Interview

Interview questions on inversion thinking — solving by turning the problem around. Interviewers use these to see whether you reason from the failure surface, not just the happy path. Strong answers are concrete: they invert the prompt, enumerate failure modes, and turn each into a defense, test, or invariant. Watch for the trap of sliding from inversion into vague contrarianism.

Q1. What is inversion thinking, and who's associated with it?¶

Solving a problem by asking its opposite. Carl Jacobi's maxim — "invert, always invert" — captured it: when a forward problem is hard, work out the conditions for the opposite outcome and avoid them. Charlie Munger popularised it for decision-making, crediting Jacobi, with the line that you get further by being "consistently not stupid" than by being brilliant. In engineering: instead of "how do I make this reliable?", ask "how would I guarantee it fails?" and prevent each item.

Follow-up trap: "Isn't that just pessimism?" No — the test is that productive inversion ends in an actionable list. Pessimism ends in a shrug.

Q2. Design a reliable payment service. Walk me through it using inversion.¶

Invert the goal: "How would I guarantee this service loses money or has an outage?" Enumerate, then flip each:

No idempotency → double-charge on retry ⟹ idempotency key, unique DB constraint.
No timeouts on the bank API → threads hang, service stalls ⟹ timeouts + circuit breaker.
Charge and order-creation in separate non-atomic steps → money taken, no order ⟹ transactional outbox / saga.
Single instance, big-bang deploy ⟹ redundancy + canary + rollback.
No alerting on charge-failure rate ⟹ SLO alert.

The "how to lose money" list is the reliability checklist. I'd then rank by likelihood × blast radius and defend the catastrophic-plausible ones first.

Q3. What's the difference between requirements and anti-requirements?¶

Requirements say what the system should do; anti-requirements say what it must never do — usually safety/security invariants. "Charge the card" is a requirement; "never charge twice," "never log a CVV," "never complete a charge without an authenticated user" are anti-requirements. They matter because they're invariants that must hold on every path, and each one forces specific design (idempotency, log redaction, auth gate). Good anti-requirements are written as testable negatives.

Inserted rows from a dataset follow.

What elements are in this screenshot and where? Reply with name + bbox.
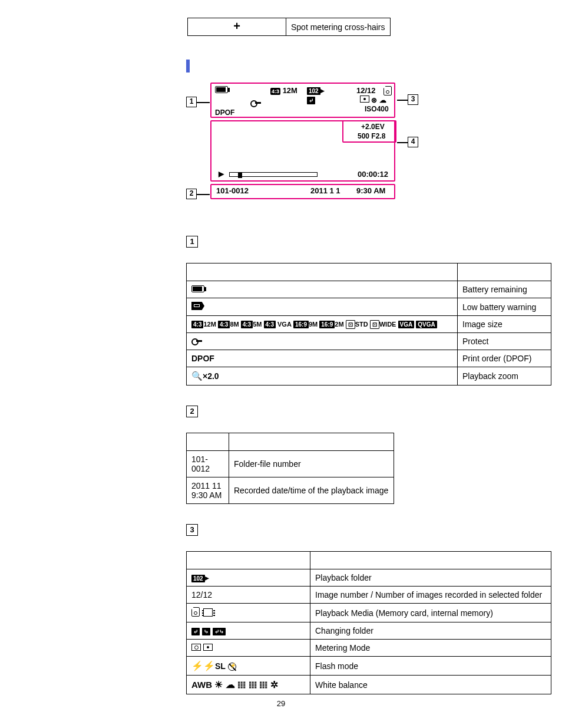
flash-mode-icons: ⚡⚡SL xyxy=(187,657,310,676)
page-number: 29 xyxy=(12,699,550,708)
clock: 9:30 AM xyxy=(356,186,385,195)
changing-folder-icon: ⤶ xyxy=(307,95,315,104)
playback-media-desc: Playback Media (Memory card, internal me… xyxy=(310,604,551,622)
image-size-label: 4:3 12M xyxy=(270,86,297,95)
play-icon: ▶ xyxy=(219,170,224,178)
playback-screen-diagram: 1 2 3 4 4:3 12M 102▸ 12/12 ⤶ ⊛ ☁ ISO400 … xyxy=(186,80,410,210)
dpof-desc: Print order (DPOF) xyxy=(458,350,551,367)
elapsed-time: 00:00:12 xyxy=(358,170,388,179)
protect-icon xyxy=(250,99,261,108)
date: 2011 1 1 xyxy=(310,186,340,195)
callout-2: 2 xyxy=(186,189,197,199)
white-balance-desc: White balance xyxy=(310,676,551,694)
callout-4: 4 xyxy=(408,137,418,147)
folder-file: 101-0012 xyxy=(216,186,249,195)
dpof-cell: DPOF xyxy=(187,350,458,367)
protect-icon-cell xyxy=(187,333,458,350)
progress-bar xyxy=(229,172,318,177)
datetime-desc: Recorded date/time of the playback image xyxy=(229,477,394,504)
zoom-desc: Playback zoom xyxy=(458,367,551,386)
callout-3: 3 xyxy=(408,94,418,105)
metering-mode-desc: Metering Mode xyxy=(310,640,551,657)
battery-desc: Battery remaining xyxy=(458,281,551,298)
low-battery-icon-cell xyxy=(187,298,458,316)
low-battery-desc: Low battery warning xyxy=(458,298,551,316)
section-marker xyxy=(186,60,190,73)
flash-mode-desc: Flash mode xyxy=(310,657,551,676)
section-1-table: Battery remaining Low battery warning 4:… xyxy=(186,263,551,386)
metering-flash-icons: ⊛ ☁ xyxy=(358,95,386,104)
dpof-label: DPOF xyxy=(215,108,234,117)
spot-metering-row: + Spot metering cross-hairs xyxy=(187,18,391,36)
protect-desc: Protect xyxy=(458,333,551,350)
folder-icon: 102▸ xyxy=(307,86,325,95)
changing-folder-icons: ⤶ ⤷ ⤶⤷ xyxy=(187,622,310,640)
battery-icon-cell xyxy=(187,281,458,298)
section-2-marker: 2 xyxy=(186,406,198,417)
image-number-value: 12/12 xyxy=(187,587,310,604)
ev-label: +2.0EV xyxy=(361,123,385,131)
folder-file-value: 101-0012 xyxy=(187,451,229,477)
image-size-icons: 4:312M 4:38M 4:35M 4:3 VGA 16:99M 16:92M… xyxy=(187,316,458,333)
spot-metering-desc: Spot metering cross-hairs xyxy=(286,18,391,36)
metering-mode-icons xyxy=(187,640,310,657)
folder-file-desc: Folder-file number xyxy=(229,451,394,477)
zoom-cell: 🔍×2.0 xyxy=(187,367,458,386)
callout-1: 1 xyxy=(186,97,197,107)
section-3-table: 102▸ Playback folder 12/12 Image number … xyxy=(186,551,551,694)
changing-folder-desc: Changing folder xyxy=(310,622,551,640)
section-2-table: 101-0012 Folder-file number 2011 11 9:30… xyxy=(186,433,394,504)
section-1-marker: 1 xyxy=(186,236,198,248)
playback-folder-desc: Playback folder xyxy=(310,569,551,587)
white-balance-icons: AWB ☀ ☁ 𝍖 𝍖 𝍖 ✲ xyxy=(187,676,310,694)
iso-label: ISO400 xyxy=(365,105,389,113)
datetime-value: 2011 11 9:30 AM xyxy=(187,477,229,504)
image-size-desc: Image size xyxy=(458,316,551,333)
image-number-desc: Image number / Number of images recorded… xyxy=(310,587,551,604)
battery-icon xyxy=(215,86,228,95)
image-count: 12/12 xyxy=(356,86,376,95)
playback-folder-icon: 102▸ xyxy=(187,569,310,587)
section-3-marker: 3 xyxy=(186,524,198,536)
crosshair-icon: + xyxy=(188,18,286,36)
shutter-label: 500 F2.8 xyxy=(358,132,385,140)
playback-media-icons xyxy=(187,604,310,622)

Q4. What is a pre-mortem and why does it beat just asking "what could go wrong?"¶

A pre-mortem (Gary Klein) imagines the project has already failed completely, then asks the team to explain why. It beats "what could go wrong?" because asserting failure as a fact gives people psychological permission to voice doubts they'd otherwise suppress to avoid seeming negative — and the imagined certainty surfaces specific reasons. Each reason becomes a risk to mitigate now, cheaply. It's inversion applied to a plan instead of a function.

Follow-up: output handling? Cluster reasons, rank by likelihood × impact, assign each top risk an owner + mitigation with a due date. Untracked = theatre.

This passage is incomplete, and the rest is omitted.